Your assignment:
Leave the pictures out and print, word for word, the lines below from the one with "2023-2024 Academic Catalog" through the final line.

[Stored data]
# # # # #
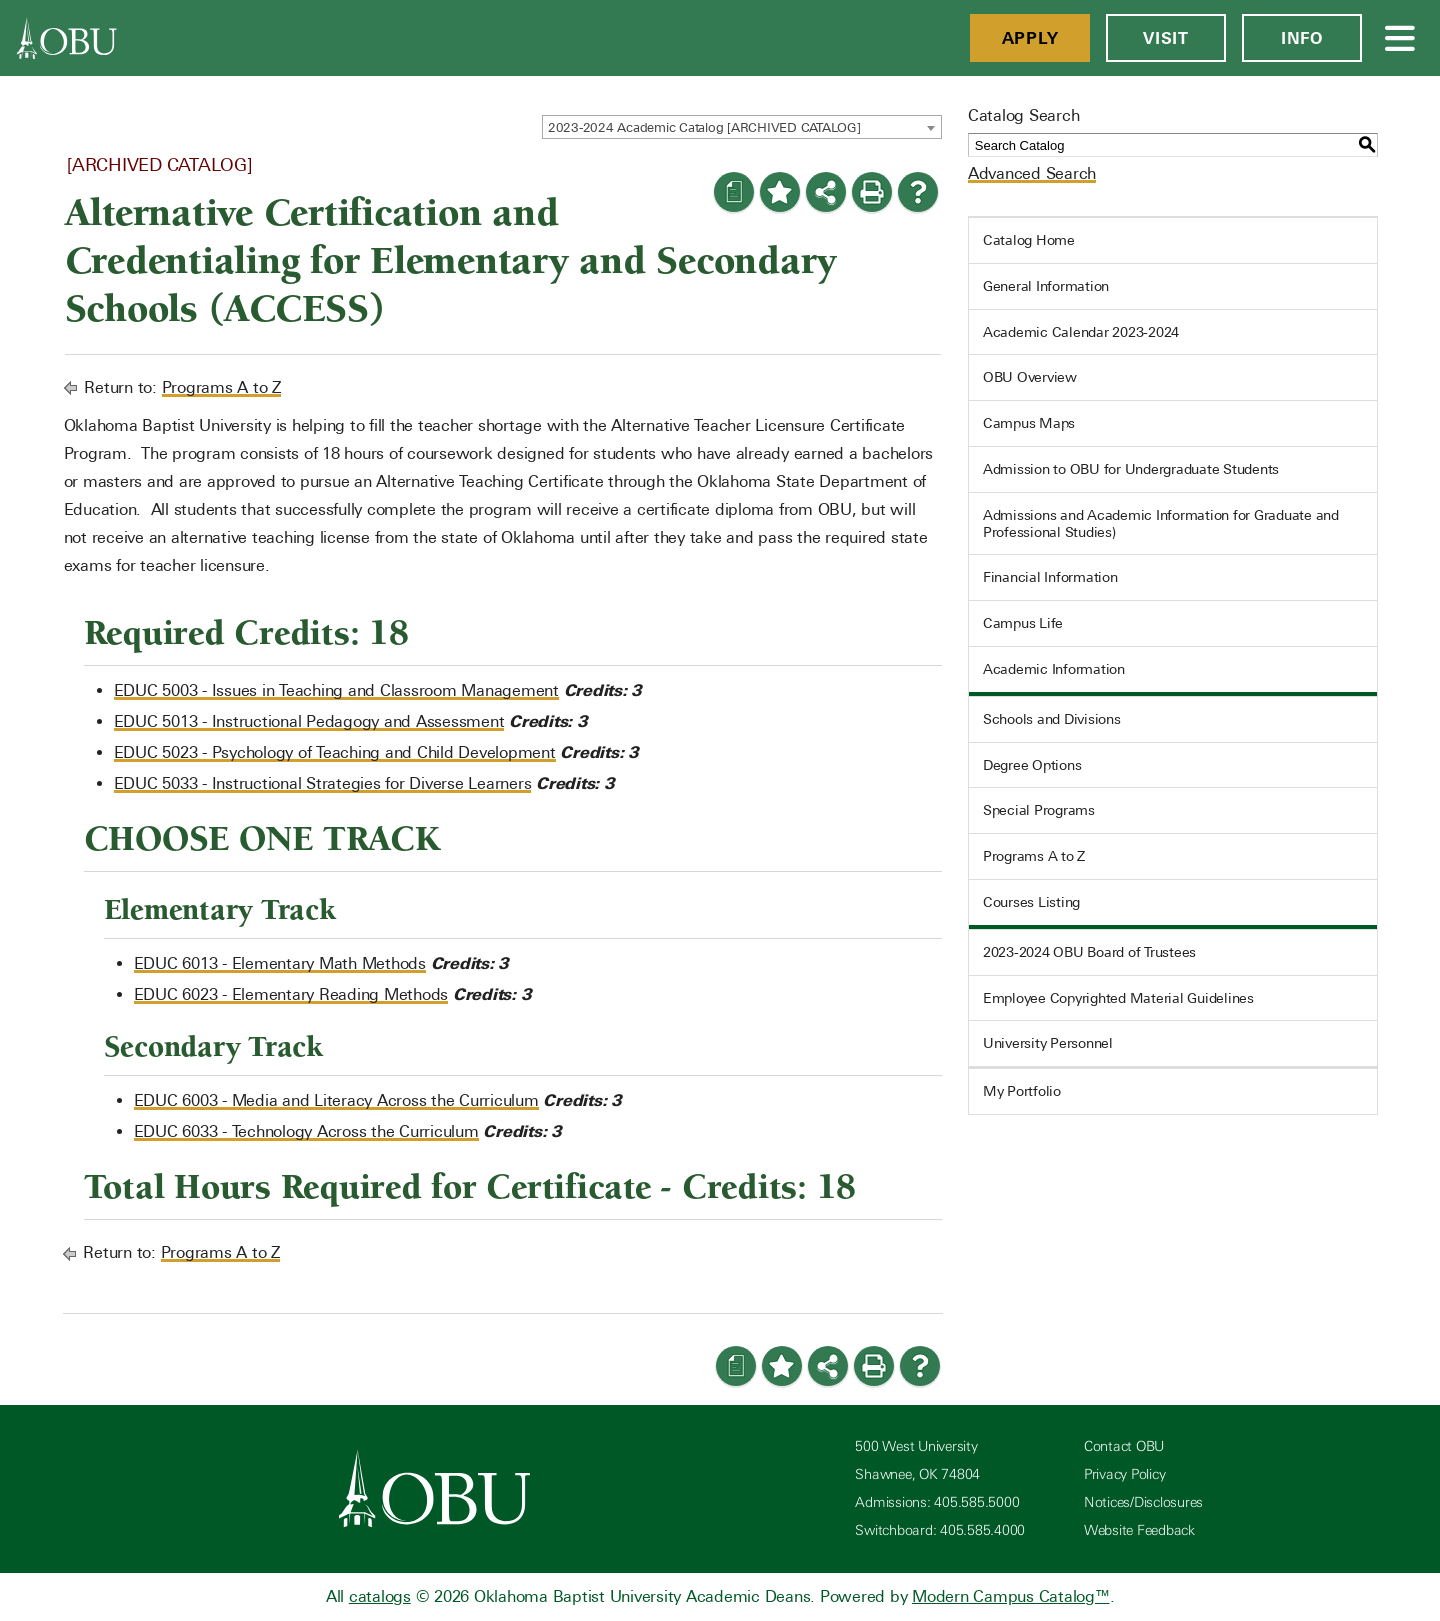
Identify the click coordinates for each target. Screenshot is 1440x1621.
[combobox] (742, 127)
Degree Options (1032, 765)
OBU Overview (1030, 377)
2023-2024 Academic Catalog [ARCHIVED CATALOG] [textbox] (704, 127)
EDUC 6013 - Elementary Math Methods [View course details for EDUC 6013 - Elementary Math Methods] (280, 963)
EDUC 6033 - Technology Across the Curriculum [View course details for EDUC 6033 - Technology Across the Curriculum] (306, 1131)
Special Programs (1039, 810)
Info (1302, 38)
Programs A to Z (221, 387)
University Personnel (1048, 1043)
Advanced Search (1032, 173)
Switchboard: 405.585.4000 (940, 1530)
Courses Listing (1031, 902)
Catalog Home (1029, 240)
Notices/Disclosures (1143, 1502)
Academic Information (1054, 669)
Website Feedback (1139, 1530)
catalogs (380, 1596)
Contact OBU (1124, 1446)
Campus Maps (1029, 423)
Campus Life (1023, 623)
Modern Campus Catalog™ (1011, 1596)
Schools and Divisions (1052, 719)
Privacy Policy (1125, 1474)
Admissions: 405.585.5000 (937, 1502)
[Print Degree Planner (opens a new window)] (734, 192)
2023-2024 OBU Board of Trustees (1089, 952)
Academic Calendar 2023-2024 (1081, 332)
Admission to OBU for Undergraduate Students (1131, 469)
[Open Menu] (1401, 38)
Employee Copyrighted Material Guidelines (1118, 998)
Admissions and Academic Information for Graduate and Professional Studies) (1161, 523)
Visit (1166, 38)
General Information (1046, 286)
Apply (1030, 38)
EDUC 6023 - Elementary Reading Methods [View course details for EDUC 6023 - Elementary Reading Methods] (291, 994)
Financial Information (1050, 577)
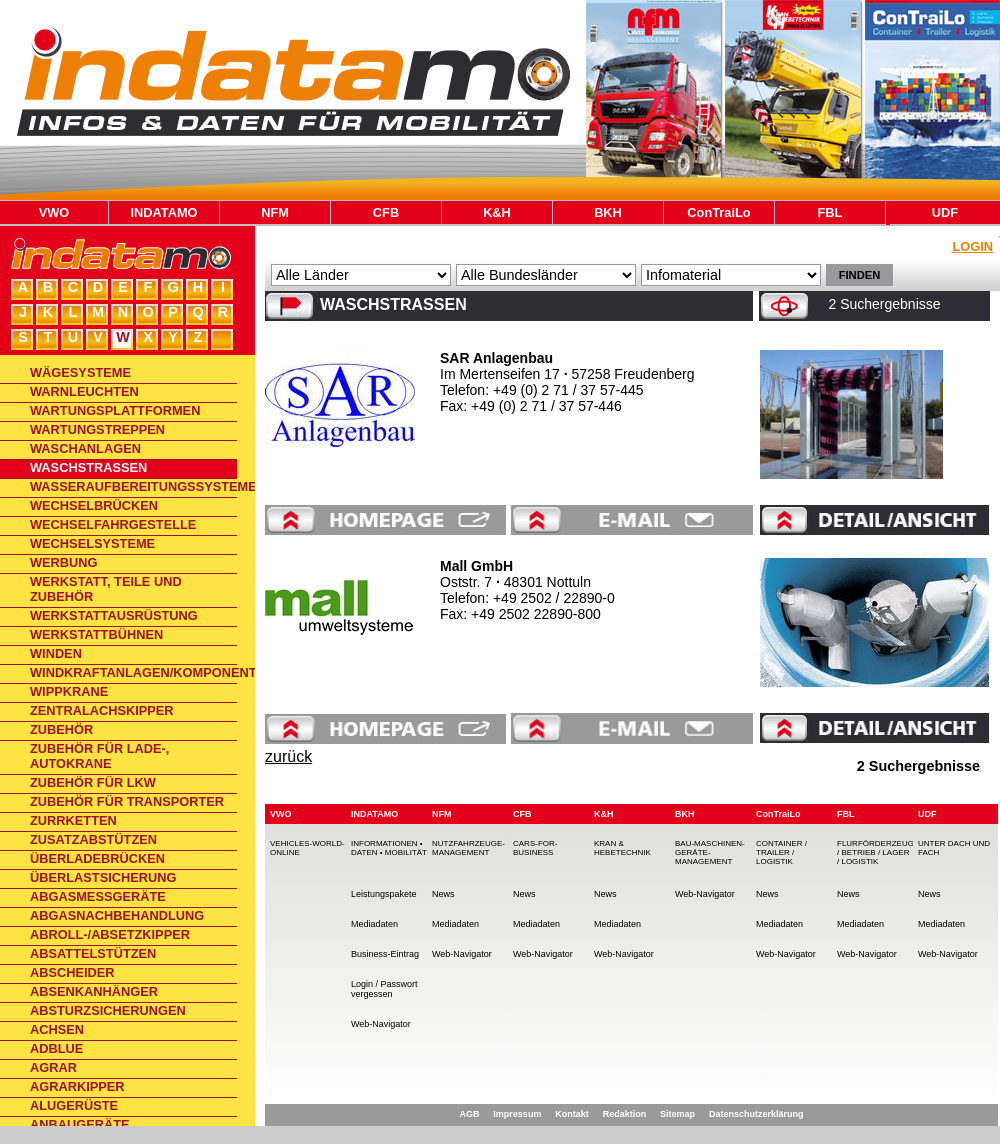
# # # # #
The completed task:
2023-2024 Academic Catalog [ARCHIVED CATALOG] [textbox] (704, 127)
EDUC 6013 - Elementary Math Methods [View course details for EDUC 6013 - Elementary Math Methods] (280, 963)
EDUC 6033 - Technology Across the Curriculum [View course details for EDUC 6033 - Technology Across the Curriculum] (306, 1131)
Special Programs (1039, 810)
Info (1302, 38)
Programs A to Z (221, 387)
University Personnel (1048, 1043)
Advanced Search (1032, 173)
Switchboard: 405.585.4000 (940, 1530)
Courses Listing (1031, 902)
Catalog Home (1029, 240)
Notices/Disclosures (1143, 1502)
Academic Information (1054, 669)
Website Feedback (1139, 1530)
catalogs (380, 1596)
Contact OBU (1124, 1446)
Campus Maps (1029, 423)
Campus Life (1023, 623)
Modern Campus Catalog™ (1011, 1596)
Schools and Divisions (1052, 719)
Privacy Policy (1125, 1474)
Admissions: 405.585.5000 (937, 1502)
[Print Degree Planner (opens a new window)] (734, 192)
2023-2024 OBU Board of Trustees (1089, 952)
Academic Calendar 2023-2024 (1081, 332)
Admission to OBU for Undergraduate Students (1131, 469)
[Open Menu] (1401, 38)
Employee Copyrighted Material Guidelines (1118, 998)
Admissions and Academic Information for Graduate and Professional Studies) (1161, 523)
Visit (1166, 38)
General Information (1046, 286)
Apply (1030, 38)
EDUC 6023 - Elementary Reading Methods [View course details for EDUC 6023 - Elementary Reading Methods] (291, 994)
Financial Information (1050, 577)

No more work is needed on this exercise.